Anche Slow Food dice di no al deposito nucleare a Trino
Gli interventi di Alfredo Frixa e di Alessandro Lajolo
CASALE – Venerdì scorso, in occasione dell’incontro organizzato dal Pd all’Anffas di Casale sull’ipotesi di deposito nucleare a Trino, hanno relazionato anche gli esponenti di Slow Food (Vercelli, Monferrato Casalese e Moncalvo).
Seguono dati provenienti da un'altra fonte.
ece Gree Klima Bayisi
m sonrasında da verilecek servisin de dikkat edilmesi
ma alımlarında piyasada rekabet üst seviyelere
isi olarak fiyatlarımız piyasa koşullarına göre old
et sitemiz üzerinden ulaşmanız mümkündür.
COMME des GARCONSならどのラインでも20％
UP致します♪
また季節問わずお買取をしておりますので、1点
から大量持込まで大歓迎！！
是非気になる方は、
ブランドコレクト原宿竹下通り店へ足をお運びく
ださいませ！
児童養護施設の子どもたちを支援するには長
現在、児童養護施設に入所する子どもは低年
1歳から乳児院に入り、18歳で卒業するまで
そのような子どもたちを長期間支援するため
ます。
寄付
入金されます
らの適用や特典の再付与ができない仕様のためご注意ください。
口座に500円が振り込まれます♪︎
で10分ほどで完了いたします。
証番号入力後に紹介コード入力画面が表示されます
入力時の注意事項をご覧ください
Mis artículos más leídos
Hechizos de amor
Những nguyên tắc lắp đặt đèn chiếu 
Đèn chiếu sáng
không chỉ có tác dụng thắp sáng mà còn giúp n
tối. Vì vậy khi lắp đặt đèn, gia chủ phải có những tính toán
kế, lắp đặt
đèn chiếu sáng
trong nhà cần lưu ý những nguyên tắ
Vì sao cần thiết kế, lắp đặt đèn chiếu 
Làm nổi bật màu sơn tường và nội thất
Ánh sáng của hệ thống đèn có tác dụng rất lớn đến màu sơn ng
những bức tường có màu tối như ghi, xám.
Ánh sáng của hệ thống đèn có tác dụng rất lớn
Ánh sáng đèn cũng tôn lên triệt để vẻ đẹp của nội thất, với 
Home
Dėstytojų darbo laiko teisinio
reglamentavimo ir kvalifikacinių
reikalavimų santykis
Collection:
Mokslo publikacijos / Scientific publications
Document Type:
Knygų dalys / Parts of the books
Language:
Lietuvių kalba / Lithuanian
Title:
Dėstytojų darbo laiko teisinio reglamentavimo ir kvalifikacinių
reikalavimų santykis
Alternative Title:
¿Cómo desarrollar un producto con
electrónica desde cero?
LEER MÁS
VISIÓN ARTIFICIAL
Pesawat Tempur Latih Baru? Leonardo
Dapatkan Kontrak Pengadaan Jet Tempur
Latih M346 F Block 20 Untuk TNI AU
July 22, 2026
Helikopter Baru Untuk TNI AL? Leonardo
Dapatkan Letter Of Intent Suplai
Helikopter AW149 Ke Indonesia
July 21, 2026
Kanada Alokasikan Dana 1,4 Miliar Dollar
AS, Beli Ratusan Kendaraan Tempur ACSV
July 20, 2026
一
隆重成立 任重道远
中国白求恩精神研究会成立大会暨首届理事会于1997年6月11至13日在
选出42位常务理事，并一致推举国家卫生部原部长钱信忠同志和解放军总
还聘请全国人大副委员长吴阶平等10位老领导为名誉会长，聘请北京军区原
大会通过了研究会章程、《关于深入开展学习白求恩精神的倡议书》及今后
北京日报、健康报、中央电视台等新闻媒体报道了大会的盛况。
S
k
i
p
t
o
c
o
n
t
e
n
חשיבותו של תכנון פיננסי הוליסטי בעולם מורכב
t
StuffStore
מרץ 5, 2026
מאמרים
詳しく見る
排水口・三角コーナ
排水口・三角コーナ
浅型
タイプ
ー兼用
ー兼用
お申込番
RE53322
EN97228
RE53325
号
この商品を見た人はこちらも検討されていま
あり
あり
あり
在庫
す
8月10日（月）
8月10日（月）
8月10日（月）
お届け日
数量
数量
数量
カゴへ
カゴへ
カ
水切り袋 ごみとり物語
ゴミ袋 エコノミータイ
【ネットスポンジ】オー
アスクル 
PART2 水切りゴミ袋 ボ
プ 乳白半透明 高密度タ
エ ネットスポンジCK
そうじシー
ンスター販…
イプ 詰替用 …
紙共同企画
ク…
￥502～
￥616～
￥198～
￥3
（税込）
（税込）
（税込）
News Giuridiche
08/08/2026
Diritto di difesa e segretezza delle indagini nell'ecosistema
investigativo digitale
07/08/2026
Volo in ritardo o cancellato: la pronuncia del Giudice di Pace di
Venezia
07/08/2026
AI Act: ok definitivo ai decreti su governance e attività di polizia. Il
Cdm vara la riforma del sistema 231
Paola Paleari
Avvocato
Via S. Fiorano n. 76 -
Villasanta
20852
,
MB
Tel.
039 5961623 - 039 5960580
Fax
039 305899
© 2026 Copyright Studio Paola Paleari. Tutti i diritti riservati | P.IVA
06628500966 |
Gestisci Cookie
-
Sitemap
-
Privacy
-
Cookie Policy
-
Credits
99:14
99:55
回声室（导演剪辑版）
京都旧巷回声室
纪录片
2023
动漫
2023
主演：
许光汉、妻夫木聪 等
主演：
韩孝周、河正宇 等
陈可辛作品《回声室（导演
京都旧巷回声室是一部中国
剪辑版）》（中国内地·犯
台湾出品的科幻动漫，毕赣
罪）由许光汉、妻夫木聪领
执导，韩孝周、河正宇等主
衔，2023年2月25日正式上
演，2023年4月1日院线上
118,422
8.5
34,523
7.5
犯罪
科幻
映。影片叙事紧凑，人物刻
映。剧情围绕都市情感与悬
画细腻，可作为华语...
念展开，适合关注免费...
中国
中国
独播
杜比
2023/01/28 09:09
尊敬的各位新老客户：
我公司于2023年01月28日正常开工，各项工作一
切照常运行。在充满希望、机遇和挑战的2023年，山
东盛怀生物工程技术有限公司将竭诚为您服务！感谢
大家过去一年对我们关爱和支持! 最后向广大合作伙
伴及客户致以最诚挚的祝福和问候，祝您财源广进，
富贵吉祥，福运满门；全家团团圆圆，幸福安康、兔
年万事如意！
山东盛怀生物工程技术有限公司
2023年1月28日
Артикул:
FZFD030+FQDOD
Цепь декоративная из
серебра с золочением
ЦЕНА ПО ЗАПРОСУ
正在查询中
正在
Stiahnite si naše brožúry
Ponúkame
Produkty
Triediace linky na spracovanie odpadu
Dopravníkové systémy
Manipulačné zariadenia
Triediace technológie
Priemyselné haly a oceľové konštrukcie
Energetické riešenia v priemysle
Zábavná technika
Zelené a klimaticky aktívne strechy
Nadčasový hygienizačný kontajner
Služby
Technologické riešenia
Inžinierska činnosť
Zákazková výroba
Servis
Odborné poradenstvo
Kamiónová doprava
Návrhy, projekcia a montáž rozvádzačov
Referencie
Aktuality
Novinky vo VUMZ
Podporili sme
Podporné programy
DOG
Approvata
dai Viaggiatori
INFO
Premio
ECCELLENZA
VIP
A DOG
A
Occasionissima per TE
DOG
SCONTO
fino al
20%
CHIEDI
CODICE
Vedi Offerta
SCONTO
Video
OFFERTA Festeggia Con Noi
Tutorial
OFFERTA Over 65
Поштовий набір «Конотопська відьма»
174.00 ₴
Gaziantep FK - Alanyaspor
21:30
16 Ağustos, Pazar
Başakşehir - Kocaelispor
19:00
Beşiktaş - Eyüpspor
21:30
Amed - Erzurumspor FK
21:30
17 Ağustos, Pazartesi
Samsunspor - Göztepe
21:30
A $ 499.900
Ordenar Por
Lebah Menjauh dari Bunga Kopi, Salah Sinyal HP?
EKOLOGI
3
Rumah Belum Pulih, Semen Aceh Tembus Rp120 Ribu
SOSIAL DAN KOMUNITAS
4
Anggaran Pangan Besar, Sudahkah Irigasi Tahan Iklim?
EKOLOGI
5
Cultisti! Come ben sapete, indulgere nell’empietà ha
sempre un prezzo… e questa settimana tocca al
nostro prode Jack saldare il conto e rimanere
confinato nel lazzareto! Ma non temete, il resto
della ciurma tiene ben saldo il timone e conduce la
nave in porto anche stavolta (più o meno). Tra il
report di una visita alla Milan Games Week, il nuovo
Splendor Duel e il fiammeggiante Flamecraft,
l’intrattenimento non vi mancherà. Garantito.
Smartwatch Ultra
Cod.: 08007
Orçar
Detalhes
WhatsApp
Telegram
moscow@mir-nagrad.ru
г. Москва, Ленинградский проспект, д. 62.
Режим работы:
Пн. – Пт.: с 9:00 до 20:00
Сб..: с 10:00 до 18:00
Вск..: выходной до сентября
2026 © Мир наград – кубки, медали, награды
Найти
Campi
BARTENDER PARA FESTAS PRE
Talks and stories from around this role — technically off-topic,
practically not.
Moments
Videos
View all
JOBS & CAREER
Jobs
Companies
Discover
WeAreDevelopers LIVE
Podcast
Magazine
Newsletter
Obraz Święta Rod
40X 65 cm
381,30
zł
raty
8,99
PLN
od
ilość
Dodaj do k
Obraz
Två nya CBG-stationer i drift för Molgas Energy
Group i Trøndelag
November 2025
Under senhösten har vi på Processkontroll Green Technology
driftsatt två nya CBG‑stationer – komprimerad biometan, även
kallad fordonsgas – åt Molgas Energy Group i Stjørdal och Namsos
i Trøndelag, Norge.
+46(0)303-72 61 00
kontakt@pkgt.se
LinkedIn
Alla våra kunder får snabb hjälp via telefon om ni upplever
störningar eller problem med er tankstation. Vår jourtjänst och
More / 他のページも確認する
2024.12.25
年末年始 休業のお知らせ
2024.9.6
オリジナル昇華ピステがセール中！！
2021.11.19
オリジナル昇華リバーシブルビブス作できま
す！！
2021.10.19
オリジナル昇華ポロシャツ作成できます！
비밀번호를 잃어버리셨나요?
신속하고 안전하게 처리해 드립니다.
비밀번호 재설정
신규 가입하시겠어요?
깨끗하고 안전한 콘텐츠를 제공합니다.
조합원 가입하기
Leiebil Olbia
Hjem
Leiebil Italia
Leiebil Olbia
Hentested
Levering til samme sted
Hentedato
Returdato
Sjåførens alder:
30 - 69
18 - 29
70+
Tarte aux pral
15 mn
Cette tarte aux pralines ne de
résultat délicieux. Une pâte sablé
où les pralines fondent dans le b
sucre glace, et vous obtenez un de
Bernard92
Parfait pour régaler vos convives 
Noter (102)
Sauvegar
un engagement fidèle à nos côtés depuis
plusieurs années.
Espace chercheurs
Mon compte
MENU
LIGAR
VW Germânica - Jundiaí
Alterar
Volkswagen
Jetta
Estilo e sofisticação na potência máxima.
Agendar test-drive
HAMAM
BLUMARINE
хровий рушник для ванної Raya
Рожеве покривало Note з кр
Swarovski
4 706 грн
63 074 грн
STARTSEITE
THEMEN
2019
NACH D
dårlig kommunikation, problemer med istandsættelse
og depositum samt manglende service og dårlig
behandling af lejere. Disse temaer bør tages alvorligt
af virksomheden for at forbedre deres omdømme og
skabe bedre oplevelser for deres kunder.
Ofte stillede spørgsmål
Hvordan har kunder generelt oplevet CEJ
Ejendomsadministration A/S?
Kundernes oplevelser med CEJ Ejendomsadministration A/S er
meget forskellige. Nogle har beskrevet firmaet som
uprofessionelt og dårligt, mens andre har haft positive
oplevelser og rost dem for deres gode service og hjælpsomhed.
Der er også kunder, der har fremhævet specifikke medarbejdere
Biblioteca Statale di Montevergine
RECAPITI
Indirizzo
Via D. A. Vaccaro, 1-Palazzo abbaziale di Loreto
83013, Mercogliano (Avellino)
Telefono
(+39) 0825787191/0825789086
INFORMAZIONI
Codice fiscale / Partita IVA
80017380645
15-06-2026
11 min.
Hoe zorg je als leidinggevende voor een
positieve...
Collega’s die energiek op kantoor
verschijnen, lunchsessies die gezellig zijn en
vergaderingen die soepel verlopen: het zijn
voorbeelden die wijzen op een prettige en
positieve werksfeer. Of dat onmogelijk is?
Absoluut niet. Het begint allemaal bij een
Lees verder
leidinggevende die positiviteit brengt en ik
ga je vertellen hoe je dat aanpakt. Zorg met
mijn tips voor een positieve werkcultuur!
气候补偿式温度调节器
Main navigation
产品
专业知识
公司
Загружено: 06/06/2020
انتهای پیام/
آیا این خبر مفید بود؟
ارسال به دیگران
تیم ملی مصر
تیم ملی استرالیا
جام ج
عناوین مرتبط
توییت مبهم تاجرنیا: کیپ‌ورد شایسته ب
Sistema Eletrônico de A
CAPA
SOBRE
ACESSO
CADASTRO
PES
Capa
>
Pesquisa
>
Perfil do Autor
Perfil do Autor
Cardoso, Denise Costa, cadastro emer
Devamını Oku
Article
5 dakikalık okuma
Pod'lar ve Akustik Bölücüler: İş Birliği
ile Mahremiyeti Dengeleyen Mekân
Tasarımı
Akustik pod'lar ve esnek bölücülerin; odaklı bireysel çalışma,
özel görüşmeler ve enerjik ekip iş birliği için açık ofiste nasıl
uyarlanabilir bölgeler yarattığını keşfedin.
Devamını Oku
Frixa: i punti geologici critici
In particolare, il geologo Alfredo Frixa (membro del direttivo dell’associazione Slow Food del Monferrato Casalese e Moncalvo) ha portato il suo contributo con un “intervento tecnico” affermando che «i punti geologici critici» per costruire il Deposito a Trino sono vari «come per altro già evidenziato dalle indagini dei numerosi studiosi, che hanno collaborato con Sogin per individuare i siti italiani idonei. In tal senso ulteriori conferme sono derivate da indagini effettuate da altri geologi esperti dell’area monferrina».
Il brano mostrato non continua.